Глинка сочинял квартет для двух скрипок, альта и виолончели. Альт снова должен был петь мелодию, достойную Елены Демидовой. Сочинитель звал в кабинет виолончелиста Якова и скрипача Алексея. Музыканты ставили перед собой ноты и разыгрывали написанные партии. Альт вел сам Глинка. Потом, отпустив артистов, он снова все переписывал…
1825 год уже повернул на вторую половину. В глухую осеннюю ночь Глинка вспомнил о происшествиях в замке Рэкби и стал искать свои записи, но многих не обнаружил. Потом нашел знакомые клочки и там, где лилась песня Вильфрида, прочел написанное поперек листа чужой рукой: «За дрова заплочено…» А там, где прекрасная Матильда и мужественный О'Нейль, наконец, соединялись для дуэта, все та же кощунственная рука, не стесняясь, начертала: «Прошу вас покорно, таким родом не оставить…» Далее шли завитушки и росчерки.

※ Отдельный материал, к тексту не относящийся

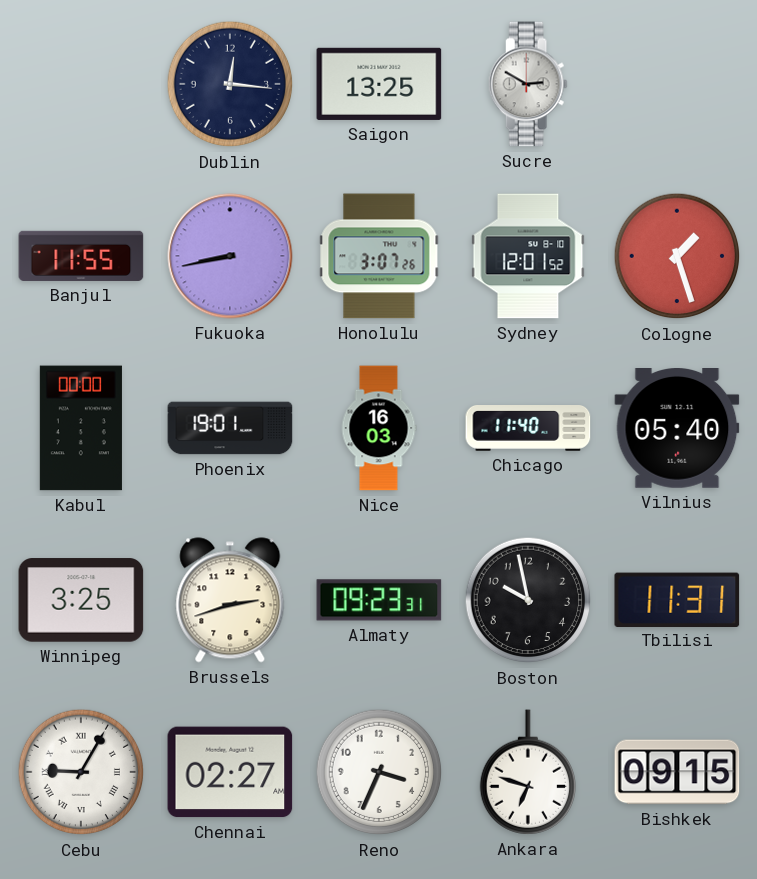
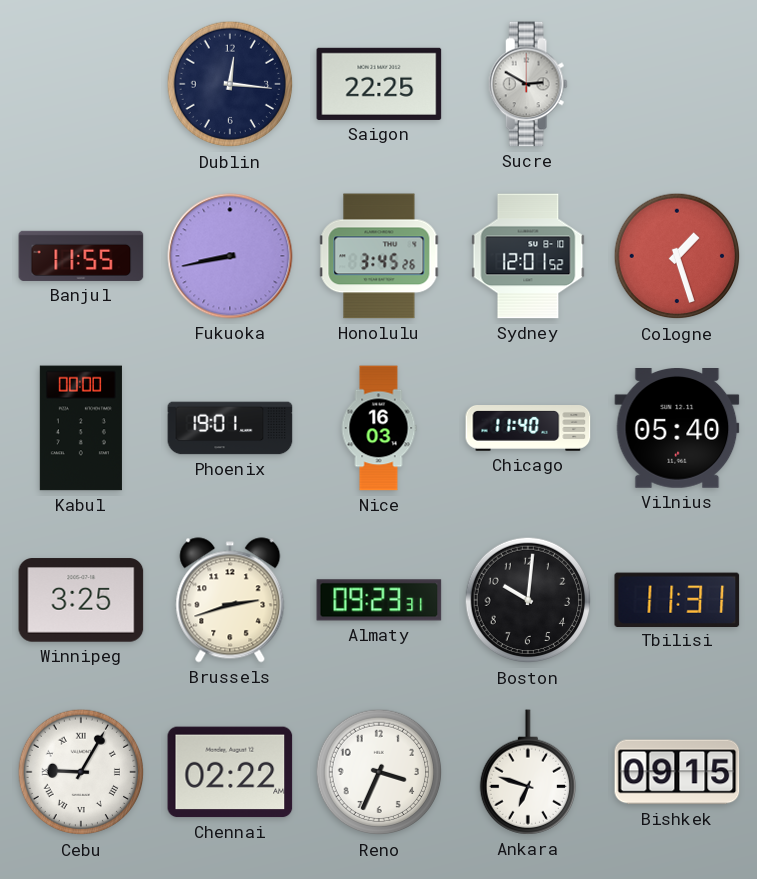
Saigon: 13:25 -> 22:25
Honolulu: 3:07 -> 3:45
Boston: 9:58 -> 10:01
Chennai: 02:27 -> 02:22
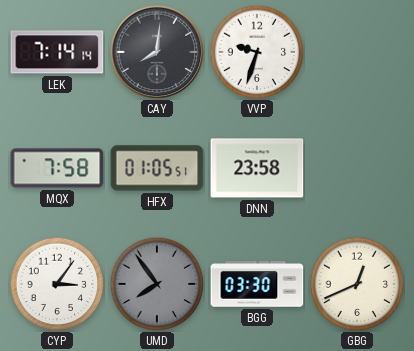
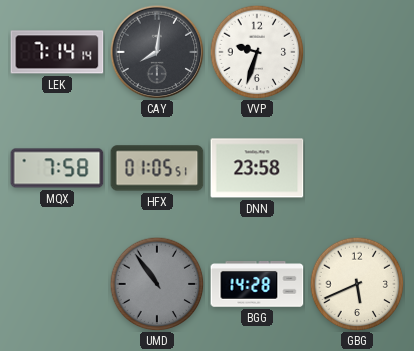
CYP: 3:06 -> none
UMD: 7:54 -> 10:54
BGG: 03:30 -> 14:28
GBG: 12:41 -> 5:41
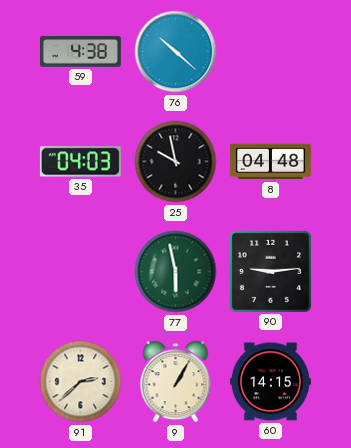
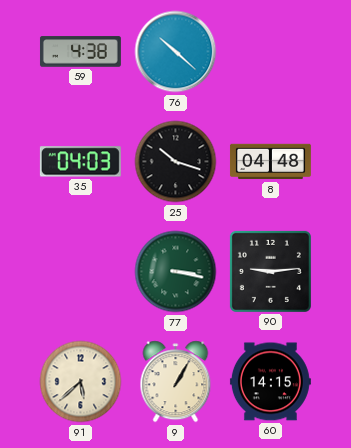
25: 9:58 -> 10:18
77: 5:58 -> 3:17
91: 2:38 -> 5:38
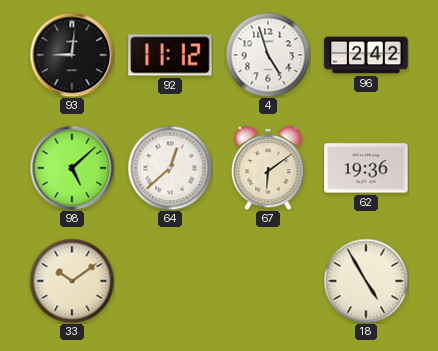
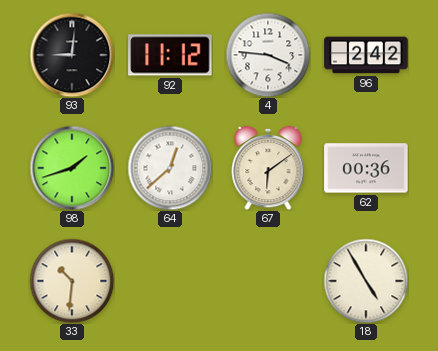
4: 4:57 -> 3:46
98: 5:08 -> 1:42
62: 19:36 -> 00:36
33: 10:09 -> 10:31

– Илья! – грозно позвал Глинка.
Илья явился.
– Твоя работа?! – в голосе спрашивающего были укоризна, скорбь и гнев.
Илья присматривался, не совсем понимая смысл придирки.
– Вроде как бы и я, – нетвердо согласился Илья и еще раз присмотрелся, – должно быть, моя рука, Михаил Иваныч… А еще Алешка упражнялся…
– Да как же вы смели?! – Листы трепетали перед самым Ильёвым носом. – Понимаешь ли ты, что это такое?!
– Да что ж, Михаил Иваныч, напраслину-то говорить… – отбивался Илья. – Бросовые ведь листы-то, сами знаете, сколько времени они у вас в пыли валялись…
– Бросовые!.. Ну-ка повтори, что ты сказал!.. – И вдруг, пронзенный новой мыслью, заключил миролюбиво: – Ну, ступай, ступай! Может, они и в самом деле бросовые…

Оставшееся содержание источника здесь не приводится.